DATASET ENTRIES:
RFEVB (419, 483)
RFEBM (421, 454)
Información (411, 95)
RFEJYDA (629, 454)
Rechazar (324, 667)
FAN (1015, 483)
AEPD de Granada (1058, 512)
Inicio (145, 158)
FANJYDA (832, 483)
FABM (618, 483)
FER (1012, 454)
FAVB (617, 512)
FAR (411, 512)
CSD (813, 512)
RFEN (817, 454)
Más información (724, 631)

---

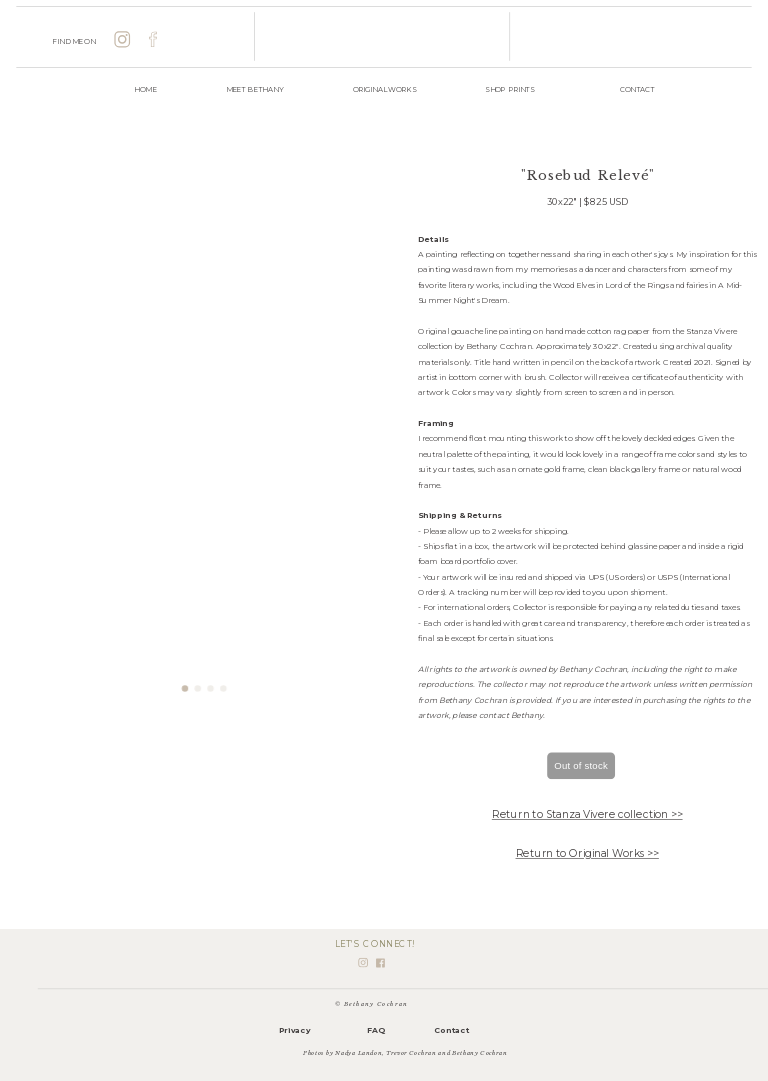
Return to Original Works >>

REQUIREMENT:
Look above for the line with "RFEVB (419, 483)" and the line with "Más información (724, 631)". Write out those two lines and all the lines between them, exactly, and no others.

ANSWER SPACE:
RFEVB (419, 483)
RFEBM (421, 454)
Información (411, 95)
RFEJYDA (629, 454)
Rechazar (324, 667)
FAN (1015, 483)
AEPD de Granada (1058, 512)
Inicio (145, 158)
FANJYDA (832, 483)
FABM (618, 483)
FER (1012, 454)
FAVB (617, 512)
FAR (411, 512)
CSD (813, 512)
RFEN (817, 454)
Más información (724, 631)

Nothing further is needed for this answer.